Results take 24 hours and Lima hoped hers may clear her for spending more time with family, including a two-month-old grandson. “Having that information is very good,” she said.
The municipality of Cascais hopes to conduct 5,000 tests per week in a deal with pharmaceutical firm Roche. Each test costs five euros ($5.45) and is paid for by the municipality and several patrons, said Cascais’ deputy mayor Miguel Pinto Luz.
“These kind of initiatives also increase people’s confidence, which is needed now we are trying to restart the economy,” said Pinto Luz before himself being tested.

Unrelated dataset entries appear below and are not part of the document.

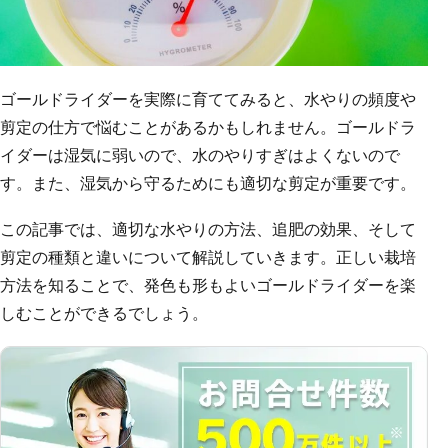
ゴールドライダーを実際に育ててみると、水やりの頻度や
剪定の仕方で悩むことがあるかもしれません。ゴールドラ
イダーは湿気に弱いので、水のやりすぎはよくないので
す。また、湿気から守るためにも適切な剪定が重要です。
この記事では、適切な水やりの方法、追肥の効果、そして
剪定の種類と違いについて解説していきます。正しい栽培
方法を知ることで、発色も形もよいゴールドライダーを楽
しむことができるでしょう。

Mass antibody testing is being considered by many countries to speed reopening of economies.
Portugal, which so far has nearly 30,000 cases and 1,277 deaths, is slowly easing restrictions from a mid-March lockdown.
Although the tests show who has been infected by COVID-19, it is not yet clear whether the presence of antibodies confers permanent immunity.
Retiree Jose Ferreira, 79, will book an appointment to do his free test but has doubts.
“Experts say the test itself can give us an idea but not exactly whether we are immune or not,” the 79-year-old said as he walked by one of Cascais’ beaches.
“I hope it goes well, for the benefit of all.”
To coax people back outside safely, Cascais has come up with initiatives including a carefully-controlled food fair, free buses, vending machines for masks and geometrical figures on grass to help sunbathers and picnickers keep apart.
“We miss being outside,” said 33-year-old Gabriela Ferreira at a park. “Here we feel safe and can still have fun.”